State Minister for Economics, Transport, Agriculture and Viticulture
- In office 18 May 2021 – 2026
- Premier: Malu Dreyer Alexander Schweitzer
- Preceded by: Volker Wissing

Deputy Leader of the Free Democratic Party in Rhineland-Palatinate
- In office 2013–2026 Serving with Sandra Weeser
- Leader: Volker Wissing

Member of the Federal Executive of the Free Democratic Party
- Incumbent
- Assumed office 2013

Personal details
- Born: Daniela Schmitt 5 August 1972 (age 53) Alzey, Rhineland-Palatinate, West Germany (now Germany)
- Party: Free Democratic Party

= Daniela Schmitt =

German politician

Daniela Schmitt (born 5 August 1972) is a German politician of the Free Democratic Party (FDP) who served as State Minister for Economics, Transport, Agriculture and Viticulture in the state government of Rhineland-Palatinate from 2021 until 2026. From 2013 until 2021, she was Secretary of State for Economic Affairs, Transport, Agriculture and Viticulture under minister Volker Wissing.

Since 2013, Schmitt has also been deputy leader of the state FDP and a member of the party's federal executive.

==Education and early career==
After completing an apprenticeship as a bank clerk, Schmitt studied financial business administration and successfully completed her degree at the Frankfurt School of Finance & Management in 2011. From 2011 to 2016 she was director of the Bingen/Ingelheim and Mainz regional markets of the Mainzer Volksbank and honorary commercial judge at the Mainz regional court.

==Political career==
Following the 2016 state elections, Schmitt joined the government of Minister-President Malu Dreyer, deputising Minister Volker Wissing.
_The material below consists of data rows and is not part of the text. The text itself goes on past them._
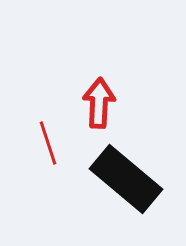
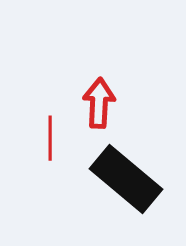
red line: moved 2 px right, 5 px up; rotated 18 degrees clockwise
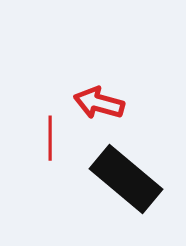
red arrow: rotated 78 degrees counterclockwise
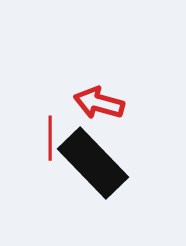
black rectangle: moved 33 px left, 16 px up; rotated 6 degrees clockwise
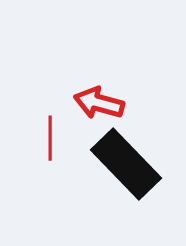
black rectangle: moved 33 px right, 1 px down
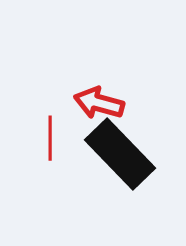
black rectangle: moved 6 px left, 10 px up
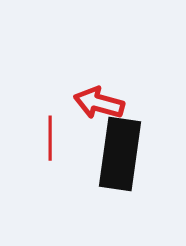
black rectangle: rotated 52 degrees clockwise
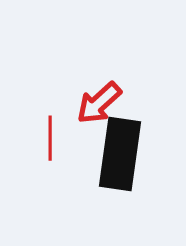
red arrow: rotated 57 degrees counterclockwise
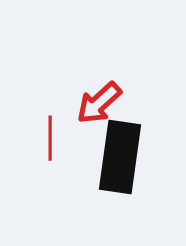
black rectangle: moved 3 px down
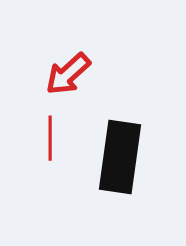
red arrow: moved 31 px left, 29 px up
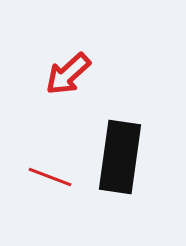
red line: moved 39 px down; rotated 69 degrees counterclockwise
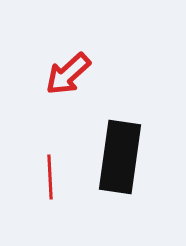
red line: rotated 66 degrees clockwise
Since 2013, she has also been deputy chairwoman of the FDP in Rhineland-Palatinate under Wissing's leadership and a member of the party's federal executive under the leadership of chairman Christian Lindner.
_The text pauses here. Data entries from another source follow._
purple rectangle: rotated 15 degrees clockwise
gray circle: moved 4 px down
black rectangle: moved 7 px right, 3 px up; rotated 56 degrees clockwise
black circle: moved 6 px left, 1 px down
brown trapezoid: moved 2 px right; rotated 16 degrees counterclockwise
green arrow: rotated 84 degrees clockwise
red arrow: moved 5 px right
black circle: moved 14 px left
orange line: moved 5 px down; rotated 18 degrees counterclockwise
In 2020, Schmitt was nominated as the FDP's lead candidate for the 2021 Rhineland-Palatinate state election.

As one of the state's representatives at the Bundesrat since 2021, Schmitt serves on the Committee on Agriculture and Consumer Protection, the Committee on Economic Affairs and the Committee on Transport. She is also a member of the German-French Friendship Group set up by the Bundesrat and the French Senate as well as of the German-Polish Friendship Group set up in cooperation with the Senate of Poland.

In the negotiations to form a so-called traffic light coalition of the Social Democratic Party (SPD), the Green Party and the FDP on the national level following the 2021 German elections, Schmitt was part of her party's delegation in the working group on economic affairs, co-chaired by Carsten Schneider, Cem Özdemir and Michael Theurer.

Schmitt was nominated by her party as delegate to the Federal Convention for the purpose of electing the President of Germany in 2022.

==Other activities==
- Germany Trade and Invest (GTAI), Member of the Supervisory Board
- University of Applied Sciences Bingen, Member of the Board of Trustees (since 2012)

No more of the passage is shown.